The bottom of the furnace was a rancid mass of rusted metal, so it was decided that it should be hauled out upside down.

Its flue pipe thus had to be chopped off so the power hand truck could obtain proper purchase.

I had always assumed that the flue was steel, but it was apparently some unbelievably hard substance such as titanium embedded with diamonds.

Cutting it required several Sawzall blades and a great deal of lubricative cursing.
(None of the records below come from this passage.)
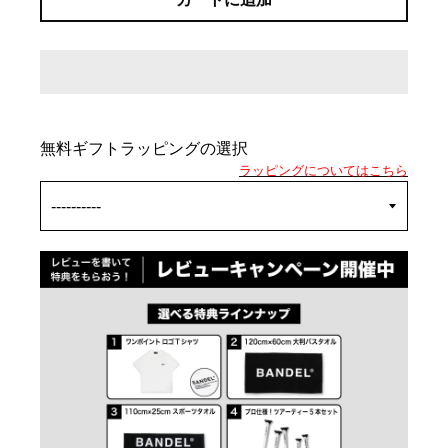
無料ギフトラッピングの選択
ラッピングについてはこちら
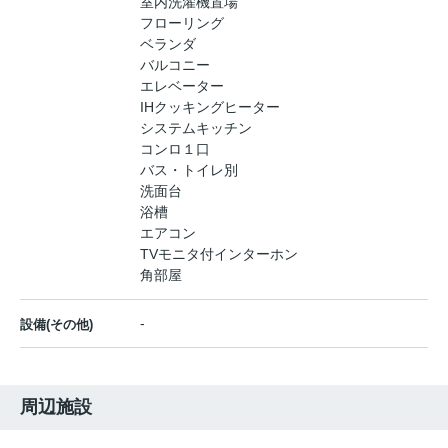
室内洗濯機置場
フローリング
ベランダ
バルコニー
エレベーター
IHクッキングヒーター
システムキッチン
コンロ１口
バス・トイレ別
洗面台
浴槽
エアコン
TVモニタ付インターホン
角部屋
-
設備(その他)
周辺施設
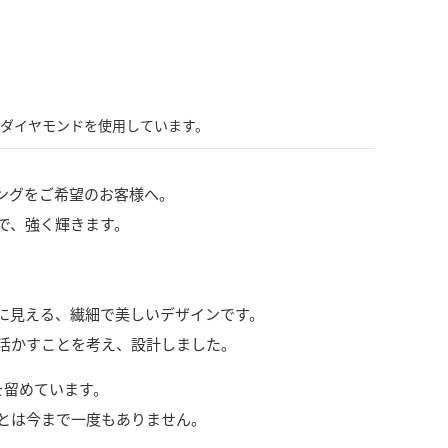
ダイヤモンドを使用しています。
ングをご希望のお客様へ。
で、強く輝きます。
に見える、繊細で美しいデザインです。
活かすことを考え、設計しました。
を留めています。
とは今まで一度もありません。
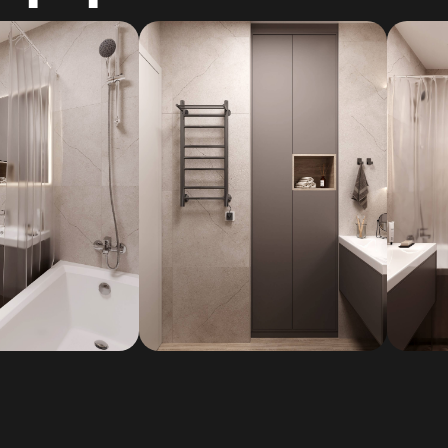
авился дизайн
писывайтесь
консультацию
пригласить дизайнера для консультации
дизайнера!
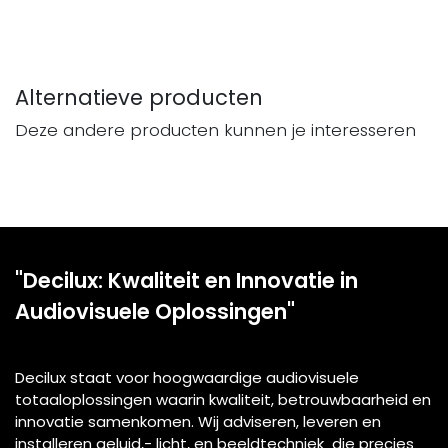
Alternatieve producten
Deze andere producten kunnen je interesseren
"Decilux: Kwaliteit en Innovatie in
Audiovisuele Oplossingen"
Decilux staat voor hoogwaardige audiovisuele
totaaloplossingen waarin kwaliteit, betrouwbaarheid en
innovatie samenkomen. Wij adviseren, leveren en
installeren geluid,- licht, en beeldtechniek die precies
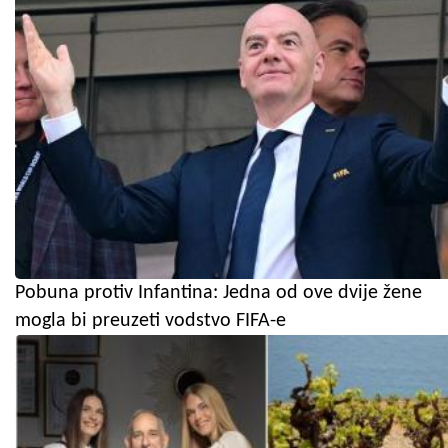
Pobuna protiv Infantina: Jedna od ove dvije žene
mogla bi preuzeti vodstvo FIFA-e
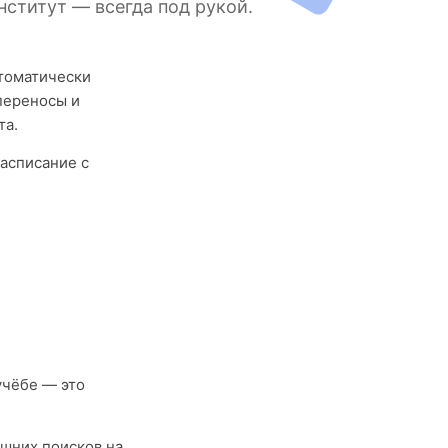
ститут — всегда под рукой.
втоматически
переносы и
та.
асписание с
учёбе — это
ишних поисков на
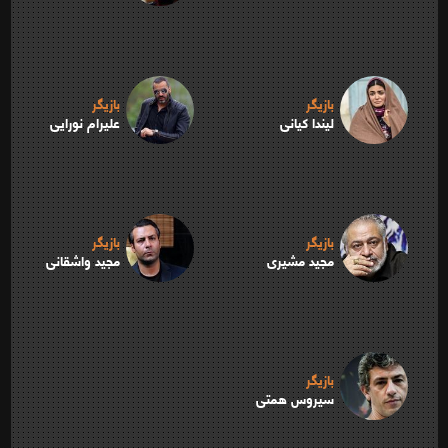
بازیگر
بازیگر
لیندا کیانی
علیرام نورایی
بازیگر
بازیگر
مجید مشیری
مجید واشقانی
بازیگر
سیروس همتی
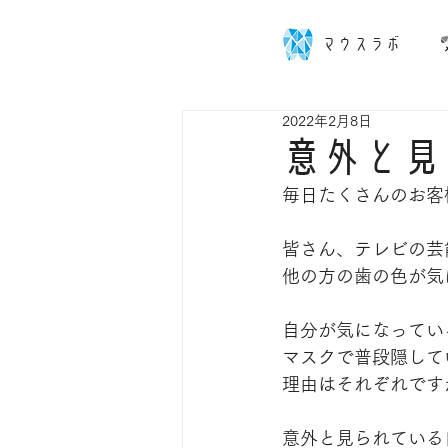
マウスラボ
2022年2月8日
意外と見
毎日たくさんのお客
皆さん、テレビの芸
他の方の歯の色が気
自分が気になってい
マスクで普段隠して
理由はそれぞれです
意外と見られている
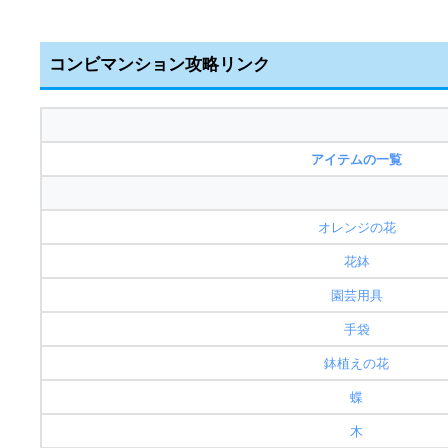
コンビマンション攻略リンク
アイテムの一覧
オレンジの花
花鉢
園芸用具
手袋
鉢植えの花
蝶
木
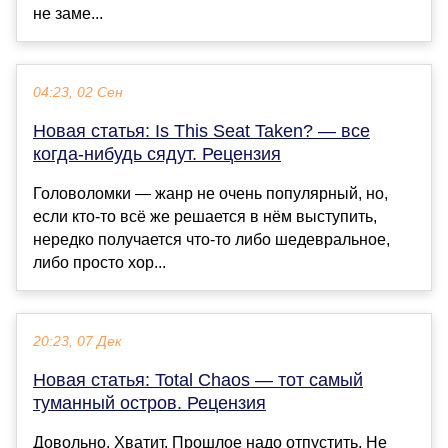
не заме...
04:23, 02 Сен
Новая статья: Is This Seat Taken? — все
когда-нибудь сядут. Рецензия
Головоломки — жанр не очень популярный, но,
если кто-то всё же решается в нём выступить,
нередко получается что-то либо шедевральное,
либо просто хор...
20:23, 07 Дек
Новая статья: Total Chaos — тот самый
туманный остров. Рецензия
Довольно. Хватит. Прошлое надо отпустить. Не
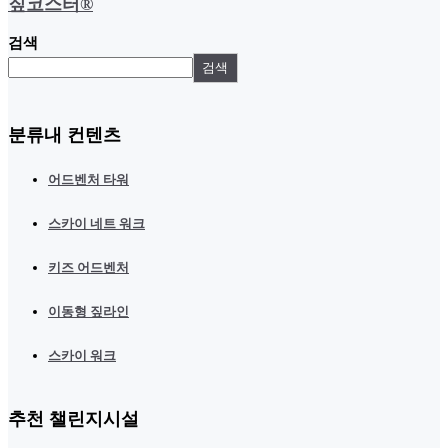
짚코스터®
검색
검색
분류내 컨텐츠
어드벤처 타워
스카이 네트 워크
키즈 어드벤처
이동형 짚라인
스카이 워크
추천 챌린지시설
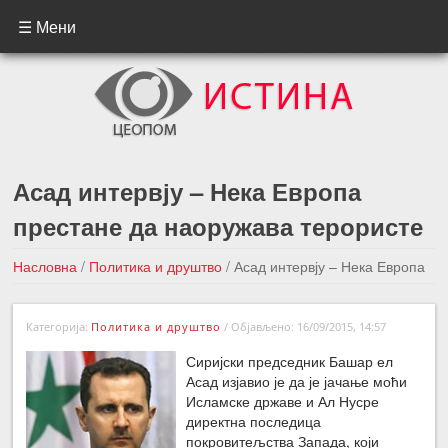
☰ Мени
Асад интервју – Нека Европа
престане да наоружава терористе
Насловна
/
Политика и друштво
/
Асад интервју – Нека Европа
престане да наоружава терористе
Категорија:
Политика и друштво
/
Објављено: 16/09/2015, 14:57
←Претходна вест
Следећа вест →
Сиријски председник Башар ел
Асад изјавио је да је јачање моћи
Исламске државе и Ал Нусре
директна последица
покровитељства Запада, који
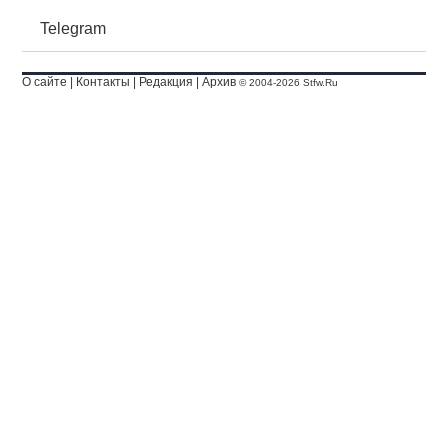
Telegram
О сайте
|
Контакты
|
Редакция
|
Архив
© 2004-2026 Stfw.Ru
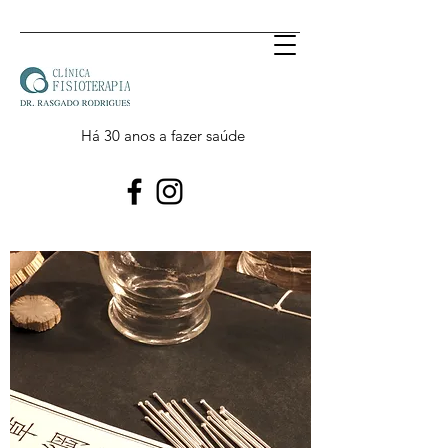
Há 30 anos a fazer saúde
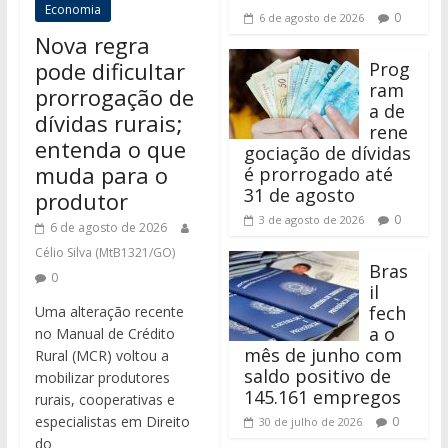
Economia
0
6 de agosto de 2026
Nova regra
pode dificultar
Prog
ram
prorrogação de
a de
dívidas rurais;
rene
entenda o que
gociação de dívidas
muda para o
é prorrogado até
31 de agosto
produtor
0
3 de agosto de 2026
6 de agosto de 2026
Célio Silva (MtB1321/GO)
Bras
0
il
fech
Uma alteração recente
a o
no Manual de Crédito
mês de junho com
Rural (MCR) voltou a
saldo positivo de
mobilizar produtores
145.161 empregos
rurais, cooperativas e
especialistas em Direito
0
30 de julho de 2026
do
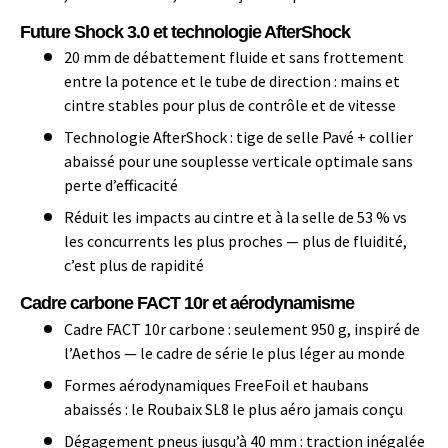
Future Shock 3.0 et technologie AfterShock
20 mm de débattement fluide et sans frottement
entre la potence et le tube de direction : mains et
cintre stables pour plus de contrôle et de vitesse
Technologie AfterShock : tige de selle Pavé + collier
abaissé pour une souplesse verticale optimale sans
perte d’efficacité
Réduit les impacts au cintre et à la selle de 53 % vs
les concurrents les plus proches — plus de fluidité,
c’est plus de rapidité
Cadre carbone FACT 10r et aérodynamisme
Cadre FACT 10r carbone : seulement 950 g, inspiré de
l’Aethos — le cadre de série le plus léger au monde
Formes aérodynamiques FreeFoil et haubans
abaissés : le Roubaix SL8 le plus aéro jamais conçu
Dégagement pneus jusqu’à 40 mm : traction inégalée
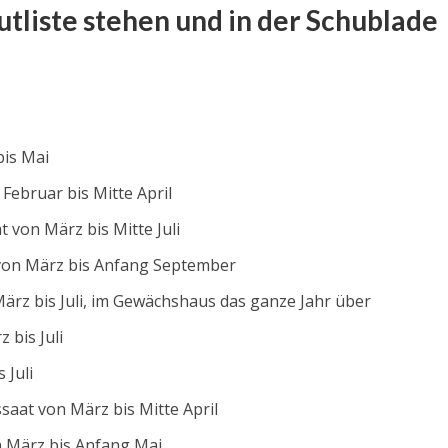
tliste stehen und in der Schublade
bis Mai
Februar bis Mitte April
t von März bis Mitte Juli
t von März bis Anfang September
ärz bis Juli, im Gewächshaus das ganze Jahr über
 bis Juli
 Juli
aat von März bis Mitte April
n März bis Anfang Mai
The furnace was eventually strapped to the power cart and pointed up the stairs. One of the guys manhandled the handle of the cart while the other guy and I put our shoulders to the furnace from below.

We quickly learned that the power cart was pretty much powerless when moving extremely massive and bulky objects.

Each time the cart’s wheels were ratcheted upward to grab the next step, the HVAC guy and I had to hold the furnace’s full weight lest it tumble downwards and turn us into human pancakes.

After ascending the first step, we concluded the furnace weighed at least a quarter of a ton. A few steps later, its weight had soared to 1,000 pounds.

By the time we got to the top of the stairs, the furnace’s weight had increased to a full metric ton.

Veins bulged and sweat ran as we grunted beneath the ever-increasing load. At one point the HVAC guy asked me, “You OK?”

“Never better. Just give me a second to pop this eyeball back in.”

We finally got the old furnace loaded onto their pickup. I don’t know what this dead simple job will cost, but the HVAC company probably owes me.

After all, they got more than two tons of scrap iron in the deal.